ABOUT THIS EXERCISE
Locate the line bearing "Anuncie Connosco" in the material below, then reproduce it and each following line up to and including the line bearing "Área de Cliente".
◆ ◆ ◆
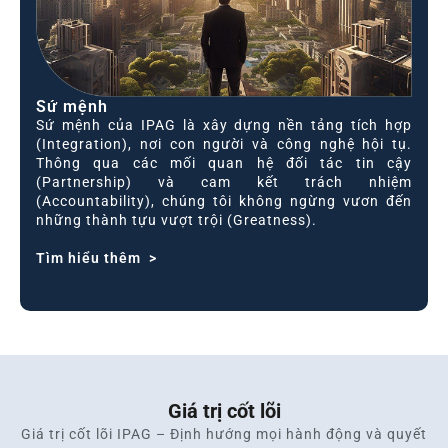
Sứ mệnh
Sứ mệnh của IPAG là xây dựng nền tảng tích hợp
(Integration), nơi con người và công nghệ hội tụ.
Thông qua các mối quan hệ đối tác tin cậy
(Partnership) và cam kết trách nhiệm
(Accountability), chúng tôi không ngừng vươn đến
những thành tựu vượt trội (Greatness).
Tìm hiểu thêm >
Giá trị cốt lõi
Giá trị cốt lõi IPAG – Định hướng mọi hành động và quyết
◆ ◆ ◆
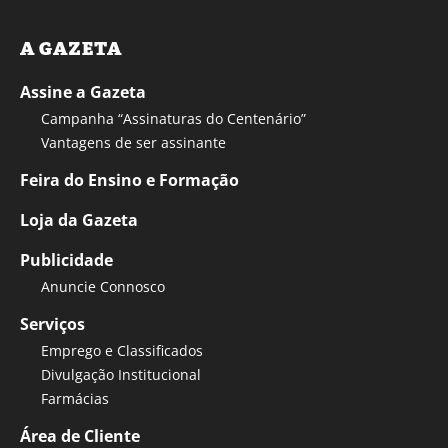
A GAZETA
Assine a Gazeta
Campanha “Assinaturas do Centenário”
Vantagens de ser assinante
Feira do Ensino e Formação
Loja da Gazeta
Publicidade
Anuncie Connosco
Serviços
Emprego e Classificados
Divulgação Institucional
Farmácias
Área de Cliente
◆ ◆ ◆
OUTPUT FOR THIS EXERCISE
Anuncie Connosco
Serviços
Emprego e Classificados
Divulgação Institucional
Farmácias
Área de Cliente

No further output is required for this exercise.